**Your task**.
Nothing but the lines from the one containing "फिर भी पैडिंगटन" through the one containing "दिन में पहले", both included, should be given again, each exactly as written below.

**Records provided**.
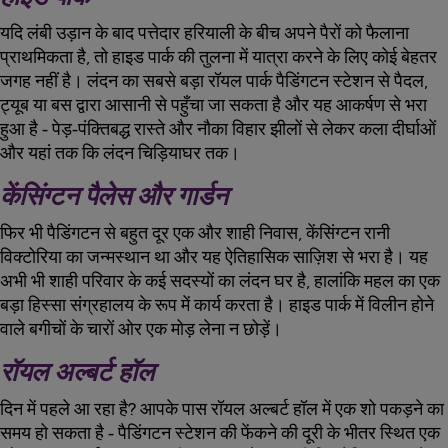
यदि लंबी उड़ान के बाद पत्तेदार हरियाली के बीच अपने पैरों को फैलाना
प्राथमिकता है, तो हाइड पार्क की तुलना में यात्रा करने के लिए कोई बेहतर
जगह नहीं है। लंदन का सबसे बड़ा रॉयल पार्क पैडिंगटन स्टेशन से पैदल,
ट्यूब या बस द्वारा आसानी से पहुँचा जा सकता है और यह आकर्षण से भरा
हुआ है - पेड़-पंक्तिबद्ध रास्ते और नौका विहार झीलों से लेकर कला दीर्घाओं
और यहां तक कि लंदन चिड़ियाघर तक।
केंसिंग्टन पैलेस और गार्डन
फिर भी पैडिंगटन से बहुत दूर एक और शाही निवास, केंसिंग्टन रानी
विक्टोरिया का जन्मस्थान था और यह ऐतिहासिक साज़िश से भरा है। यह
अभी भी शाही परिवार के कई सदस्यों का लंदन घर है, हालांकि महल का एक
बड़ा हिस्सा संग्रहालय के रूप में कार्य करता है। हाइड पार्क में विलीन होने
वाले बगीचों के चारों ओर एक मोड़ लेना न छोड़ें।
रॉयल अल्बर्ट हॉल
दिन में पहले आ रहा है? आपके पास रॉयल अल्बर्ट हॉल में एक शो पकड़ने का
समय हो सकता है - पैडिंगटन स्टेशन की फेंकने की दूरी के भीतर स्थित एक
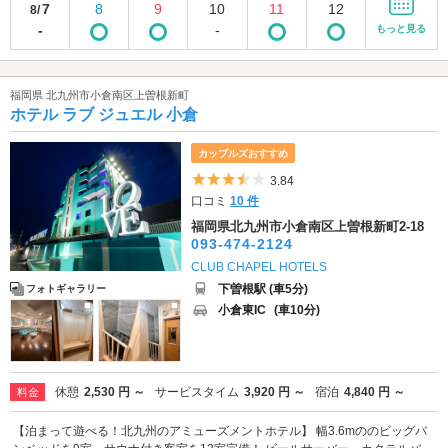
7
8
9
10
11
12
8/
-
-
もっと見る
福岡県 北九州市小倉南区上曽根新町
ホテル ラブ ジュエル 小倉
カップルズおすすめ
5つ星のうち3.5
3.84
口コミ
10 件
福岡県北九州市小倉南区上曽根新町2-18
093-474-2124
CLUB CHAPEL HOTELS
下曽根駅 (車5分)
フォトギャラリー
小倉東IC
(車10分)
休憩
2,530 円 ～
サービスタイム
3,920 円 ～
宿泊
4,840 円 ～
料金
【泊まって遊べる！北九州のアミューズメントホテル】 幅3.6mののビッグバ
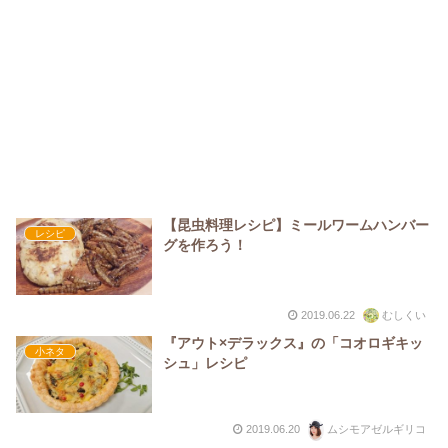
【昆虫料理レシピ】ミールワームハンバー
レシピ
グを作ろう！
2019.06.22
むしくい
『アウト×デラックス』の「コオロギキッ
小ネタ
シュ」レシピ
2019.06.20
ムシモアゼルギリコ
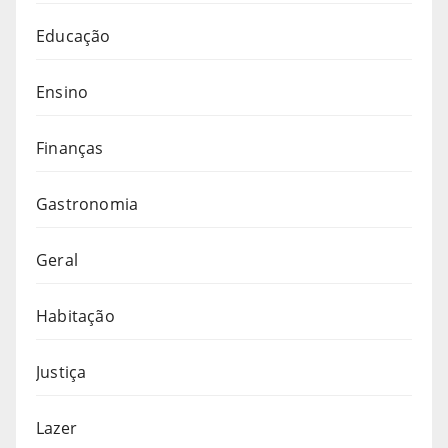
Educação
Ensino
Finanças
Gastronomia
Geral
Habitação
Justiça
Lazer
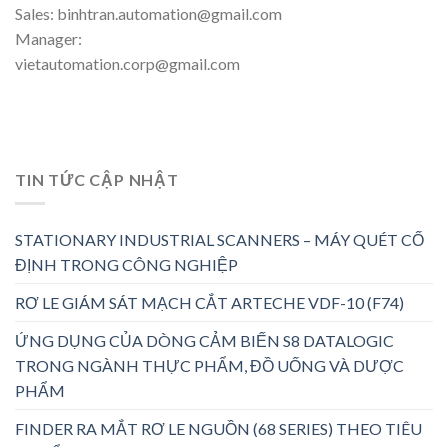
Sales: binhtran.automation@gmail.com
Manager:
vietautomation.corp@gmail.com
TIN TỨC CẬP NHẬT
STATIONARY INDUSTRIAL SCANNERS – MÁY QUÉT CỐ
ĐỊNH TRONG CÔNG NGHIỆP
RƠ LE GIÁM SÁT MẠCH CẮT ARTECHE VDF-10 (F74)
ỨNG DỤNG CỦA DÒNG CẢM BIẾN S8 DATALOGIC
TRONG NGÀNH THỰC PHẨM, ĐỒ UỐNG VÀ DƯỢC
PHẨM
FINDER RA MẮT RƠ LE NGUỒN (68 SERIES) THEO TIÊU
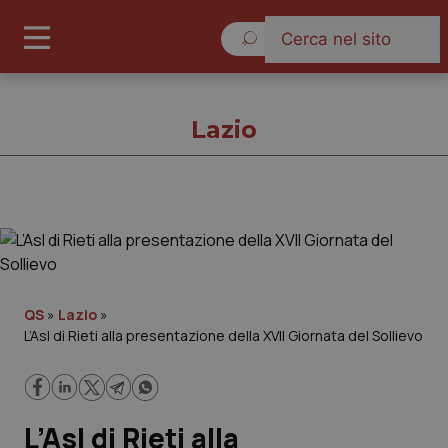
Venerdì 7 Agosto 2026
Lazio
Lazio
Cronache
QS
»
Lazio
»
L’Asl di Rieti alla presentazione della XVII Giornata del Sollievo
Governo e Parlamento
Regioni e Asl
L’Asl di Rieti alla
Lavoro e Professioni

**Answer to the exercise**.
फिर भी पैडिंगटन से बहुत दूर एक और शाही निवास, केंसिंग्टन रानी
विक्टोरिया का जन्मस्थान था और यह ऐतिहासिक साज़िश से भरा है। यह
अभी भी शाही परिवार के कई सदस्यों का लंदन घर है, हालांकि महल का एक
बड़ा हिस्सा संग्रहालय के रूप में कार्य करता है। हाइड पार्क में विलीन होने
वाले बगीचों के चारों ओर एक मोड़ लेना न छोड़ें।
रॉयल अल्बर्ट हॉल
दिन में पहले आ रहा है? आपके पास रॉयल अल्बर्ट हॉल में एक शो पकड़ने का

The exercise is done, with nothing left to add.